My Experience At Programming Languages Mentoring Workshop At Splash 2020

Functional programming, does the term not seem cool? This led me to explore what research area it came under in the past summer, then came my attempt to learn haskell. Programming languages it was, oh was there not so much.

I randomly came across this article about PLMW co-located with various conferences. This year it was all virtual and the workshop was aimed towards later undergrads and early grads navigating through re-search and the options they had. If accepted to the workshop, we would get a complimentary registration to the OOPSLA, ECOOP and all the conferences co-located with SPLASH 2020 virtually. I had never attended an academic conference (even though due to a lot of them being virtual offering free access; this one didn’t). I wanted to explore! I applied, and somewhere around the start of november I came to know that I had been accepted. Again, maybe it is much easier to accomodate more people virtually than in person?

Whatever it was, I was excited. I went around, attended talks and notes through the conference. I also tried to read few research papers (as much I could understand with my learning since I have to yet to actually take PL or adv PL/compilers course at my college). During the PLMW, I got to interact with a bunch of professors, researchers and PhD students – who had volunteered to be mentors for the workshop. They had these rooms with one mentor each which students could join, interact (with audio/video on) and then hop on to other rooms. I listened to students talking about their research and discussing. Various mentors also encouraged me to find professor at my college and get started with something - because me being a sophomore should not stop me from getting started with research at undergraduate level. A lot of them also named few professors from IIT Delhi when I mentioned I studied there, which made me re-realise that I do actually study CS at one of the best places in the country.

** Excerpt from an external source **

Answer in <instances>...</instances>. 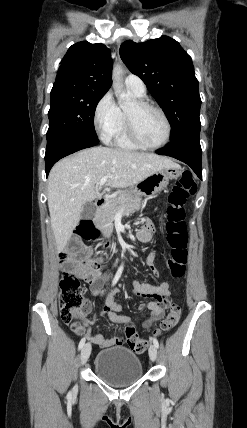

I’m most proud of myself asking questions at the workshop and conferences even though I was afraid due to my practically non-existing background. The mentors were really nice and warm. They understood my novice position. I also had the opportunity to talk to fellow mentee students. Grads students do have a good nerd sense of humour, it was fun. Thanks to the time-zones I was up until 1 am on a day for this workshop. This was such a new experience and it certainly helped instill preliminary interest in me regarding this research area. I look forward to attending another virtual PLMW (possibly in a different format than this one) at POPL 2021.